Contact Form & SMTP Plugin by PirateForms
200,000+ Active Installs
Again, this is the free version. This doesn’t allow multiple forms to be made, just one.
- Can the option to store data be turned on and off?
- Yes, in Settings→Pirate Forms→Options (disabling this does not delete data already stored)
- At what granularity?
- It just makes one form, so it’s all or nothing. Entries can be deleted from the list table.
- Can the data be deleted when the plugin is deleted?
- No
- What personally identifiable data, other than the data from each form, is stored?
- IP address in the post content
- Is it possible to delete the data on an ad hoc or scheduled basis?
- It’s in a WP List Table so it’s possible to bulk delete as well as individual delete.
This stores the data in wp_posts
with a cpt of “pf_contact” where the post content is, I’m guessing, the email message. (It’s a table with the data submitted, the user’s IP address, a helpful link to http://whatismyipaddress.com/ip/[user ip] and the page from which it was sent.) In the default example, the email is also stored in wp_postmeta
Contact Form 7
1+ Million Active Installs
- Can the option to store data be turned on and off?
- No it doesn’t store personal data from the forms
- At what granularity?
- It doesn’t store personal data
- Can the data be deleted when the plugin is deleted?
- There’s no personal data but the plugin deletes its entries in
wp_posts
andwp_postmeta
when it’s deleted (those entries define the forms)
- There’s no personal data but the plugin deletes its entries in
- What personally identifiable data, other than the data from each form, is stored?
- None
I’m flagging a bit, sorry these are getting shorter
Formidable Forms Form Builder for WordPress
300,000+ Active Installs
This is the free version.
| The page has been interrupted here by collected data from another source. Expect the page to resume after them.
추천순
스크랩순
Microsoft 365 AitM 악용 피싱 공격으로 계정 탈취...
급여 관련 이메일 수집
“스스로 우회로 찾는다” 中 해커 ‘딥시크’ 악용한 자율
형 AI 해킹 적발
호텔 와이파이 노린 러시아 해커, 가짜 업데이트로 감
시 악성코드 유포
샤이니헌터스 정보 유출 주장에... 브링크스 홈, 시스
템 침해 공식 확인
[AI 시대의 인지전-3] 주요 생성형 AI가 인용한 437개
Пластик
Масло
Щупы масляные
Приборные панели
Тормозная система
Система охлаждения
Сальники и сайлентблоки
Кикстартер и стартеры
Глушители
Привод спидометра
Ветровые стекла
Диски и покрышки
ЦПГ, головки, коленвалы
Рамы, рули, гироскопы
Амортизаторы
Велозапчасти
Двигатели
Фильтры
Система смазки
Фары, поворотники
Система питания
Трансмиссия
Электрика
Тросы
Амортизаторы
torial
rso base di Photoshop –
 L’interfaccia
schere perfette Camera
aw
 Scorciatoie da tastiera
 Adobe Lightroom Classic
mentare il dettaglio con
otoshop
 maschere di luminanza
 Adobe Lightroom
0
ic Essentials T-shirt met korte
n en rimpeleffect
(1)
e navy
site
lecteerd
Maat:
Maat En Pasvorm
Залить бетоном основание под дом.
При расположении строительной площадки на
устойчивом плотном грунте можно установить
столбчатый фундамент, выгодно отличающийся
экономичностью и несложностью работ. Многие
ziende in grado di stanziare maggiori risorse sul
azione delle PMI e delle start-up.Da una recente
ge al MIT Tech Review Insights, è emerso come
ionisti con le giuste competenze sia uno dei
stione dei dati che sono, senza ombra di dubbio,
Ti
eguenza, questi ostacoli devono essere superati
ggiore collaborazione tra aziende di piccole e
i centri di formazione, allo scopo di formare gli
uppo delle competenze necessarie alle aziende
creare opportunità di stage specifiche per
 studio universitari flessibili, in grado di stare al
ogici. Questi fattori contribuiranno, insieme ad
Form styles and actions are stored in wp_posts
with the cpts “frm_form_actions” and “frm_styles”
- Can the option to store data be turned on and off?
- At what granularity?
- Individual forms have the option “Do not store entries submitted from this form” which is unticked by default (ie entries are stored). There’s no global setting.
- Can the data be deleted when the plugin is deleted?
- On Formidable→Settings→Global Settings there’s a link to “Uninstall Formidable” in the bottom right corner. This deletes all the tables and data.
- What personally identifiable data, other than the data from each form, is stored?
- IP and user agent
- Is it possible to delete the data on an ad hoc or scheduled basis?
- One entry at a time! There are no bulk actions.
Tables created:
Table: wp_frm_fields
- A list of the fields in each form.
Table: wp_frm_forms
- A list of the forms.
Table: wp_frm_item_metas
- The individual entries from each form.
Table: wp_frm_items
- Submissions from the form. Includes user IP, user agent and user id if the user is logged in.
LAST ONE
Jetpack
1+ Million Active Installs
Not sure why you’d use Jetpack just for forms tbh. It collects a lot of data for itself and I’m just going to leave it. Don’t get me started on Gravatar.